The Clueless and the Mythmakers

Book review. Comments on The Human Factor: Gorbachev, Reagan and Thatcher and the End of the Cold War by Archie Brown review by Dominic Sandbrook, March 22 2020.


Ah, the Clueless and the Mythmakers, in other words Russian and East European Centre, St Antony’s College, University of Oxford.

John Paul II was Communist collaborator.


John Lewis Gaddis is wrong. John Paul II celebrated the 26th anniversary of his pontificate on October 15, 2004 with a performance of the Red Army Choir specially invited to the Vatican for this occasion. The concert was broadcast to Italy and Russia. The last song that evening, performed as encore, was Oka, the anthem of the Polish Communist troops formed in the Soviet Union in 1943.

The views of some of the leading historians are hopelessly naive.

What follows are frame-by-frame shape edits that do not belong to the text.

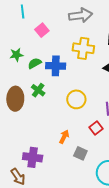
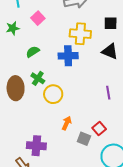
green star: (16, 55) -> (13, 28), moved
blue cross: (56, 66) -> (68, 56), moved
yellow circle: (76, 99) -> (53, 94), moved
red square: (96, 128) -> (99, 128), moved

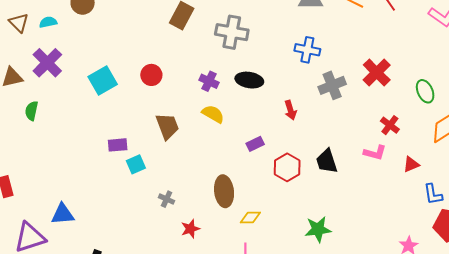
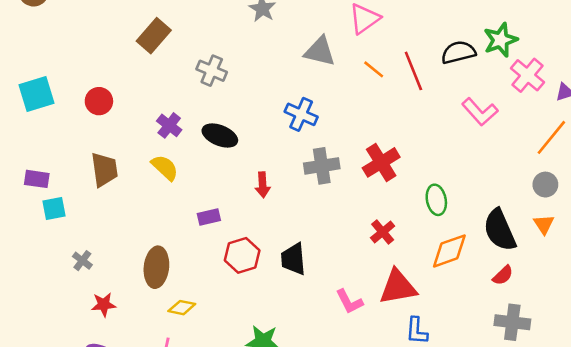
gray cross: (232, 32) -> (212, 71), size x0.7
pink L-shape: (375, 153) -> (349, 302), moved, turned 35
red triangle: (411, 164) -> (398, 287), size x1.8

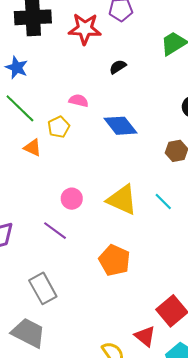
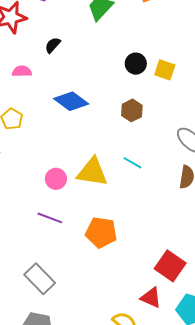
pink semicircle: (79, 101) -> (22, 71), moved
pink circle: (72, 199) -> (56, 179), moved
purple line: (55, 231) -> (50, 218), moved

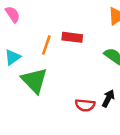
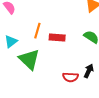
red rectangle: (72, 37) -> (57, 37), moved

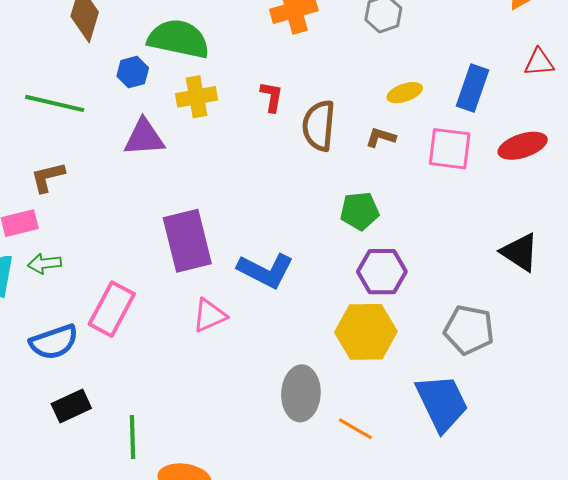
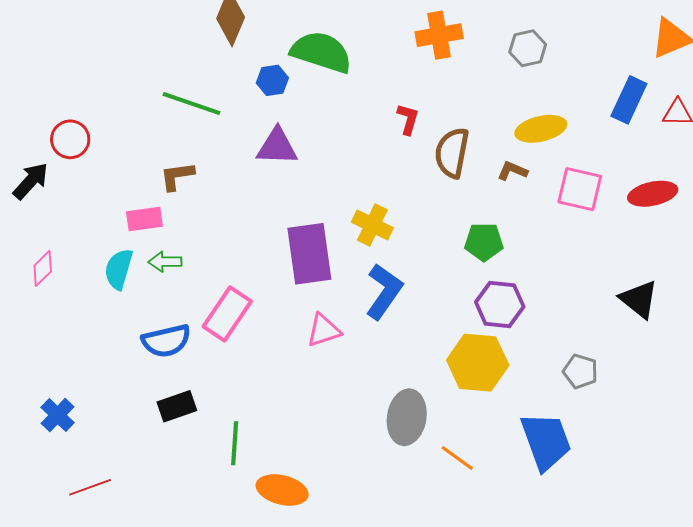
blue rectangle: (473, 88) -> (629, 100), moved
yellow ellipse: (405, 93) -> (541, 129), size x1.4
yellow cross: (197, 97) -> (372, 225), moved, turned 30
blue L-shape: (265, 270) -> (384, 291), turned -88
gray pentagon: (469, 330) -> (580, 371), size x0.7

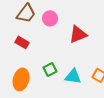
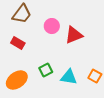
pink circle: (50, 18) -> (52, 26), moved
orange ellipse: (21, 79) -> (17, 80), turned 40

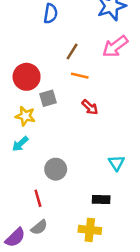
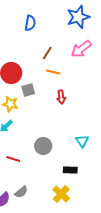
red arrow: (90, 107) -> (61, 97), turned 40
gray circle: (56, 169) -> (43, 146), moved
red line: (38, 198) -> (13, 159), moved, turned -56
yellow cross: (90, 230) -> (61, 194), turned 36

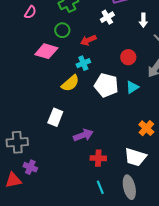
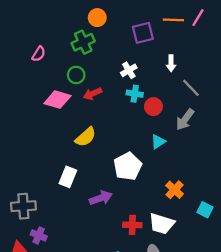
white cross: (107, 17) -> (129, 70), moved
red arrow: (88, 40) -> (93, 94), moved
cyan cross: (83, 63) -> (135, 94), moved, turned 32
white pentagon: (106, 85) -> (128, 166), moved, turned 30
red cross: (98, 158) -> (132, 225), moved

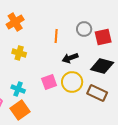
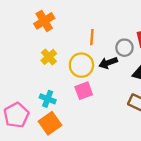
gray circle: (84, 29) -> (124, 48), moved
yellow cross: (19, 53) -> (49, 57), turned 32
yellow circle: (72, 82) -> (81, 65), moved

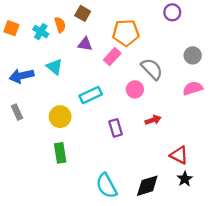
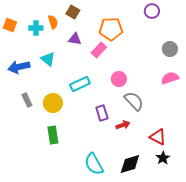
cyan cross: (41, 32) -> (36, 28), turned -32
gray semicircle: (152, 69) -> (134, 101), moved
gray rectangle: (17, 112) -> (27, 100), moved
red arrow: (153, 120) -> (123, 125), moved

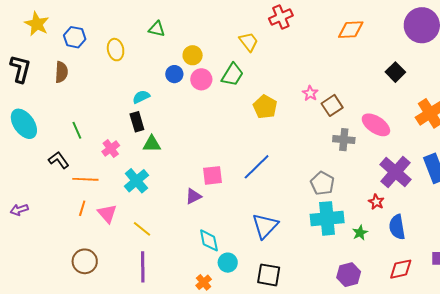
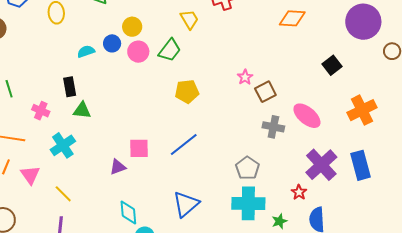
cyan semicircle: (141, 97) -> (86, 51), moved
yellow pentagon: (265, 107) -> (187, 92), moved, turned 30
pink cross: (111, 149) -> (41, 111), turned -36

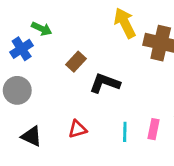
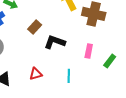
pink rectangle: (154, 129) -> (89, 51), moved

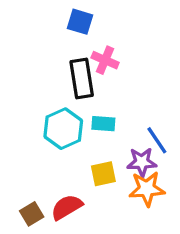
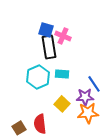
blue square: (80, 22) -> (46, 30), moved
yellow square: (103, 174) -> (62, 104), turned -35
red semicircle: (67, 207) -> (40, 124), turned -66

Communists took full control of the Catholic church in Eastern Europe and the Vatican happily played along. There was no chance for an anticommunist priest to rise through the ranks of the church hierarchy. Just see what happened to the Hungarian Cardinal Jozsef Mindszenty. He was stripped of his cardinal title by the pope Paul VI for staunchly resisting Communist takeover of the church in Hungary. This decision has not been reversed by John Paul II.

There is also plenty of other evidence, also from everyday life, that conclusions reached in the hallways of University of Oxford or Yale University are simply wrong.


Communist ideology and its practical implementation in many countries are radically different from the western experience. Describing and interpreting it is a cognitive challenge. Looking for truth in the minutes of the Politburo meetings will not get you very far. You may just as well read Pravda.

Communism did not collapse and the Cold War has not been won by the West. If you think you have won but do not understand how it exactly happened, you are in serious trouble.